Some Ember - Some Ember
75%Overall Score

Desde há poucos anos para cá muito se têm ouvido termos como darkwave, goth e mesmo industrial aplicados a nomes que muito ou mesmo nada terão em comum com esses mundos. Ou terão, mas de uma forma mais ou menos forçada ou, em termos de influência, muito distante. Zola Jesus viu-se marcada como um nova diva gótica e os Trust de Robert Alfons como a versão “Goth For The Dancefloor”. Servindo como porta de entrada para esse mundo aos desconhecedores e a quem esteja interessado em explorar… é entrar por aqui.

Curiosamente oriundos do calor da Califórnia, os Some Ember carregam para uma sala escura que é este disco tortuoso nomes como Clan Of Xymox, Skinny Puppy, Depeche Mode, Midnight Configuration, Xeno & Oaklander ou Led Er Est.
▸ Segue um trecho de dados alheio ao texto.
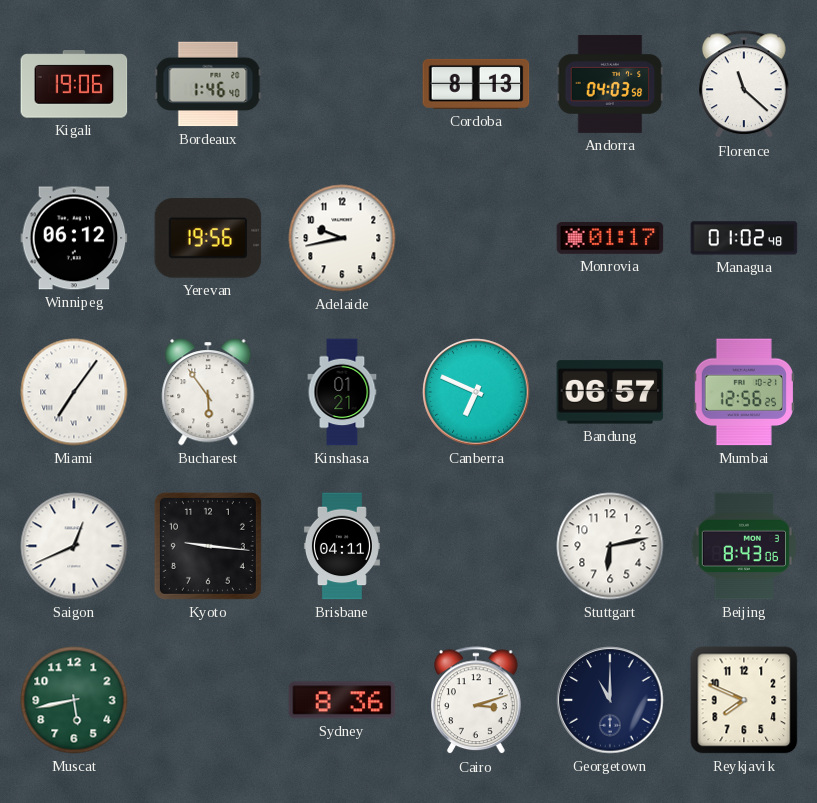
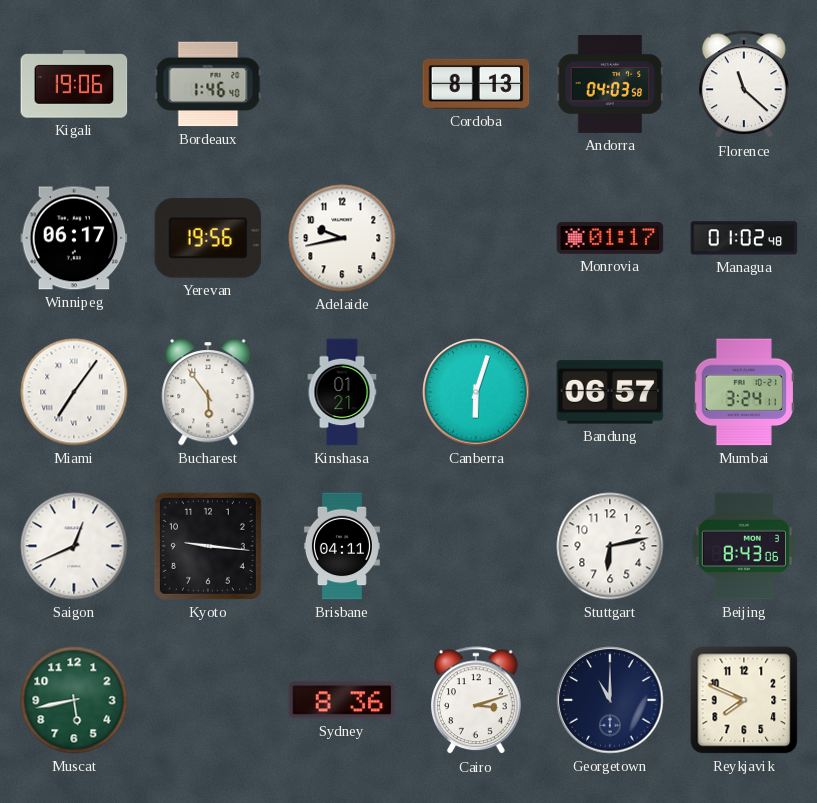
Winnipeg: 06:12 -> 06:17
Canberra: 6:49 -> 6:03
Mumbai: 12:56 -> 3:24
Vá, é de tomar nota dos nomes estranhos que vão aparecer neste texto e ir à descoberta do maravilhoso mundo dark do gótico, industrial e da cold wave minimalista de berço francês, mas com principal morada fiscal em Brooklyn, NY .
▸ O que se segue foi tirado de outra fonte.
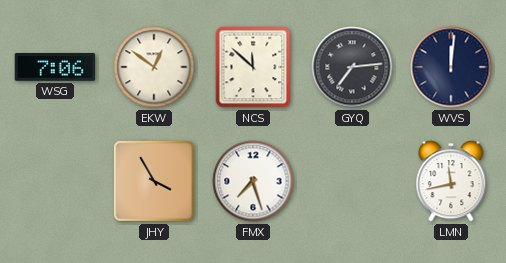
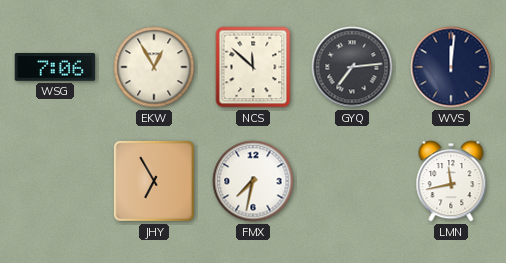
EKW: 12:51 -> 12:55
JHY: 3:55 -> 6:55
FMX: 7:27 -> 7:32
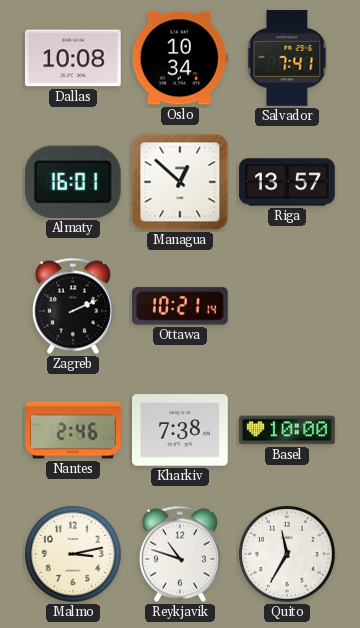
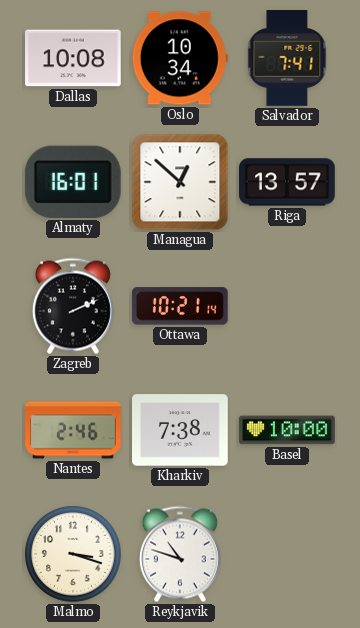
Malmo: 3:13 -> 3:18
Quito: 11:35 -> none
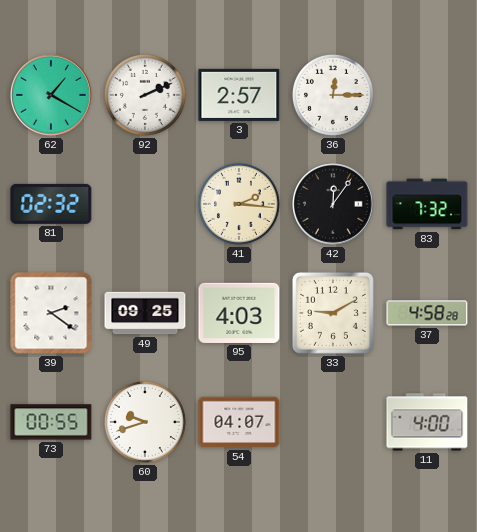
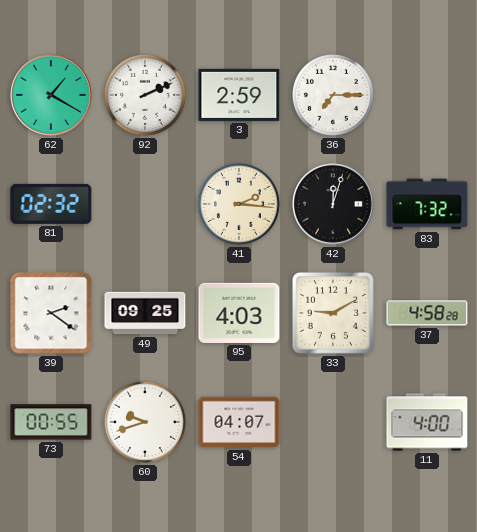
3: 2:57 -> 2:59
36: 12:15 -> 7:15
42: 12:06 -> 12:03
O objetivo final de qualquer peça de arte é, penso que sem discussão, deixar uma marca no mundo ou, na mais íntima das hipóteses, no mundo de alguém. Nina Chase e Dylan Travis, a.k.a. Some Ember, sabem-no fazer… oh, meu deus, como eles o sabem fazer. Aos 30 segundos de “River Walker”, a faixa de abertura de Some Ember, o disco, a descarga de beats em velocidade e o grito lancinante de terror saído das cordas vocais de Dylan de forma absolutamente surpreendente e que se transforma de seguida numa lenta sessão de tortura que de alguma forma te retira cada ínfimo vestígio de ar dos pulmões e te lança por terra à mercê de um qualquer assassino em série, um predador sexual, um psicopata demente de vestes negras e pedaços de corpos a adornar o casaco, não te deixam mais voltar a sair desta pequena e minimalista casa dos horrores. É disto que se trata aqui. És vendado, abduzido, arrastado e levado para uma sala escura. Há instrumentos lindíssimos, destinados todos eles, um a um, a retirar de ti os mais requintados momentos de dor.
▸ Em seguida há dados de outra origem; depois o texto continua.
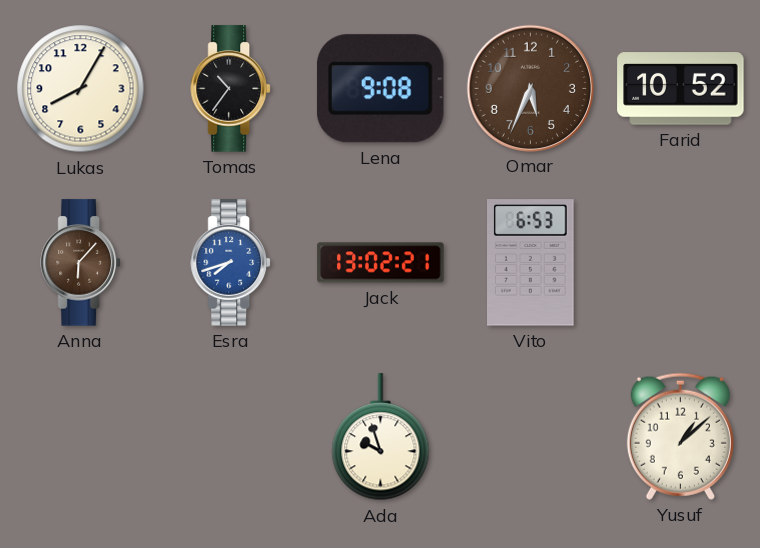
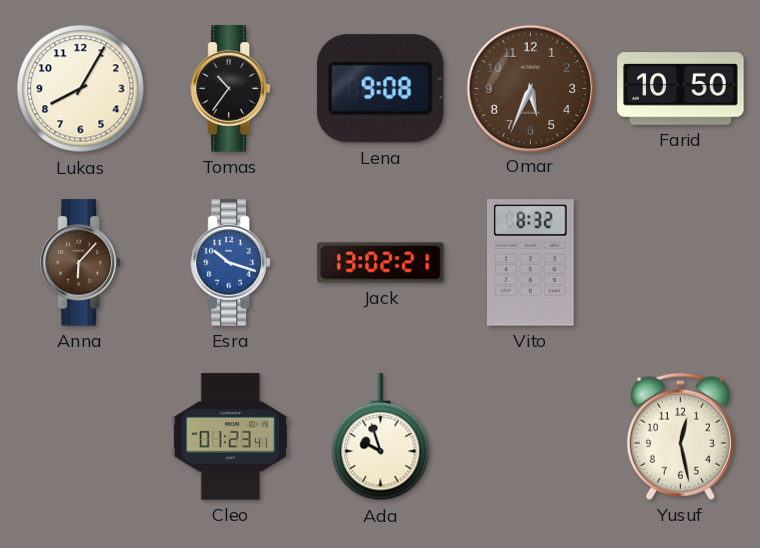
Farid: 10:52 -> 10:50
Esra: 7:42 -> 10:18
Vito: 6:53 -> 8:32
Cleo: none -> 01:23
Yusuf: 1:08 -> 12:28
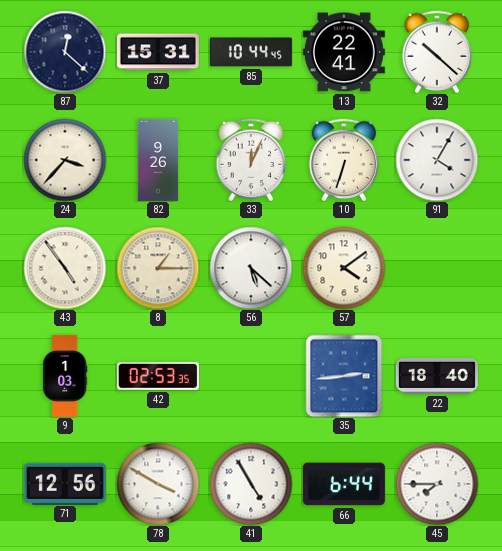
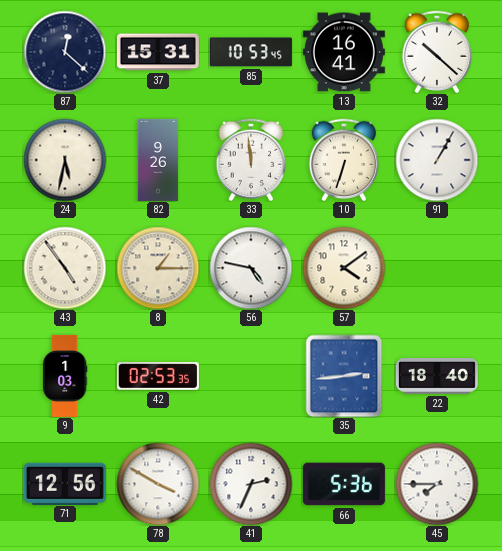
85: 10:44 -> 10:53
13: 22:41 -> 16:41
24: 3:37 -> 5:32
33: 12:04 -> 11:59
91: 4:05 -> 1:05
56: 5:22 -> 4:47
41: 4:55 -> 2:34
66: 6:44 -> 5:36
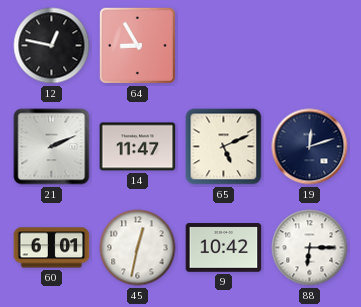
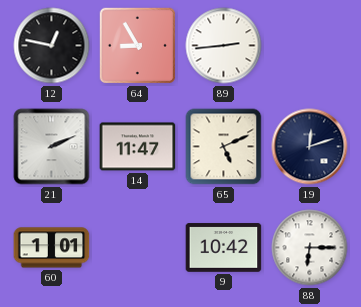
89: none -> 2:44
60: 6:01 -> 1:01
45: 12:32 -> none
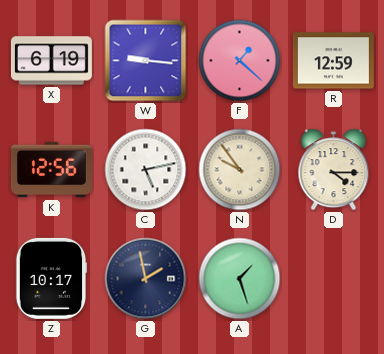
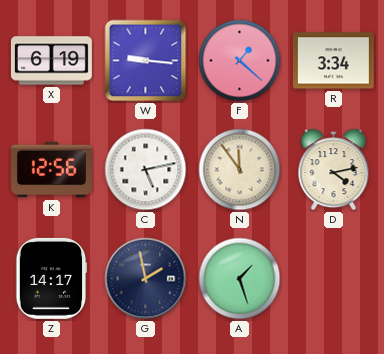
R: 12:59 -> 3:34
N: 9:54 -> 11:54
D: 4:15 -> 4:13
Z: 10:17 -> 14:17
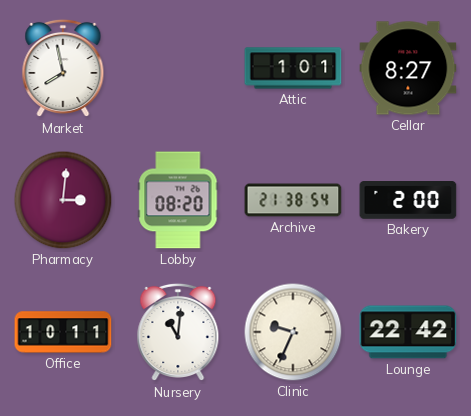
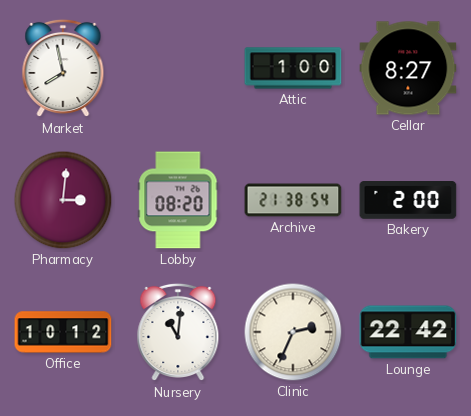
Attic: 1:01 -> 1:00
Office: 10:11 -> 10:12
Clinic: 9:34 -> 2:34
“Shards” entra pelo mais simples caminho possível. Um ritmo (de)cadente, a voz angustiada e o trabalho de sintetizadores coldwave francesa que terminam numa espiral de noise lançada à bruta para o início de “Shinning”, canção que de filha bastarda de Sisters Of Mercy em “Body Electric” tem muito pouco. Se houvesse dúvidas da pureza da casta deste disco, estavam aqui desfeitas, com o selo de garantia goth trade mark. “Morning Jewelry” e “The Trashing Whip” são Depeche Mode acabados de nascer e a devorar SPK e Throbbing Gristle, mas sempre com a voz de Martin Gore na frente dos lamentos. Não há aqui a sexyness lânguida de Dave Gahan, há sim a certeza cirúrgica de uma dança triste e sem fim tão há semelhança de Joyland dos Trust. São movimentações techno, mas sempre carregadas de um desespero tão grande que mesmo toda a sexualidade/sensualidade latente em praticamente todos os temas é mais um exercício twisted de sexo violento e bizarro. “N.Green” é o exemplo mais que perfeito disso; uma verdadeira banda-sonora, tal como todo este Some Ember, para um clube BDSM. “Hotel” é um tributo a Michael Gira e aos Swans de Chidren Of God. Sem dúvida o grande momento do disco. Épico, ritualista, com algo de quase étnico ou de outro mundo e uma profundidade na voz insustentável a qualquer outra condição que não seja a de o derrube de uma lágrima.

Seja ao prazer ou à dor ou à incerta cumplicidade entre ambos, este disco é um monumento único.